One of the greatest health threats to children with sickle cell anemia is getting a dangerous bacterial infection — but most are not receiving a key medication to reduce the risk, a new study suggests.
Just 18 percent of children with the inherited blood disease in the Michigan Medicine study received daily antibiotics, according to findings in the journal Pediatrics. Such antibiotic treatment has proved to reduce the risk of infection by 84 percent.
“Most children with sickle cell anemia are not getting the antibiotics they should be to adequately protect against potentially deadly infections,” says lead author Sarah Reeves, Ph.D., pediatrics faculty and epidemiologist with the Child Health Evaluation and Research Center at the University of Michigan Medical School and C.S. Mott Children’s Hospital.
“Long-standing recommendations say children with sickle cell anemia should take antibiotics daily for their first five years of life. It can be lifesaving.”
The study involved 2,821 children ages 3 months to 5 years with sickle cell anemia between 2005 and 2012 in Florida, Illinois, Louisiana, Michigan, South Carolina and Texas. Researchers evaluated receipt of antibiotics through insurance claims for filled prescriptions.
Sickle cell, a condition in which irregularly shaped red blood cells prevent adequate oxygen flow throughout the body, is the most common inherited blood disorder. It predominately affects racial and ethnic minority populations in the U.S., with 1 in 375 African-American infants diagnosed with it.
Without intervention, children with the condition are 100 times more likely to get a bacterial infection and 300 times more likely to have a stroke compared with other children. Infections can develop into serious issues such as meningitis or even death.
Challenges to care
While the study did not examine reasons for the low rate of children with the disease receiving recommended antibiotics, Reeves notes several possible barriers. Caregiver challenges include picking up prescriptions every two weeks from a pharmacy and remembering to administer the antibiotics to a young, healthy-appearing child twice a day.

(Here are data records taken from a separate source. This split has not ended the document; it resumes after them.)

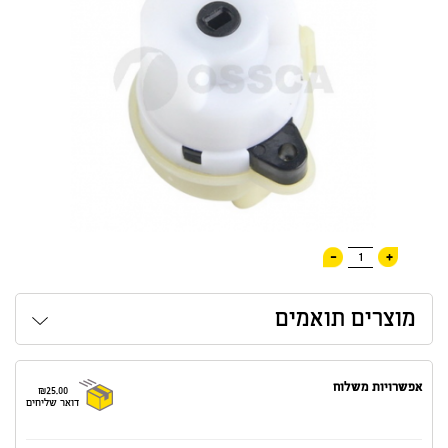
-
+
1
מוצרים תואמים
אפשרויות משלוח
₪25.00
דואר שליחים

“The types of challenges involved in making sure children get the recommended dose of antibiotics is exacerbated by the substantial burden of care already experienced by families to help control the symptoms of this disease,” says Reeves, who is also a member of the U-M Institute for Healthcare Policy and Innovation.
She says further studies should more deeply explore the barriers preventing families from getting antibiotics and potential interventions to improve the rate of children receiving recommended prescriptions. These may include implementing a system within the medical chart to alert health care providers at appointments that antibiotics need to be prescribed and to prompt conversations with families.

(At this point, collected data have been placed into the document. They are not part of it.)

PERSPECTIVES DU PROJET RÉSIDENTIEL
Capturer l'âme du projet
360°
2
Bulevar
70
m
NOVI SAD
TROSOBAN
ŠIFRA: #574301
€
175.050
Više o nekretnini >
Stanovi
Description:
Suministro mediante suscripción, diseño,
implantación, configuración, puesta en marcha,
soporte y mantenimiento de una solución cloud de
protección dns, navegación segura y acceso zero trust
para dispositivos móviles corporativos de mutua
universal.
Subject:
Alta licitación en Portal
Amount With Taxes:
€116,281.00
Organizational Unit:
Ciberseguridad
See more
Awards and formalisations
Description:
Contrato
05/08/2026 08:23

“Interventions to improve the receipt of antibiotics among children with sickle cell anemia should include enhanced collaboration between health care providers, pharmacists and families,” Reeves says.
“Doctors need to repeatedly discuss the importance of taking antibiotics with families of children with sickle cell anemia. Social factors that may impact receiving filled prescriptions should also be considered, such as the availability of transportation and time to travel to pharmacies to pick up the prescriptions.”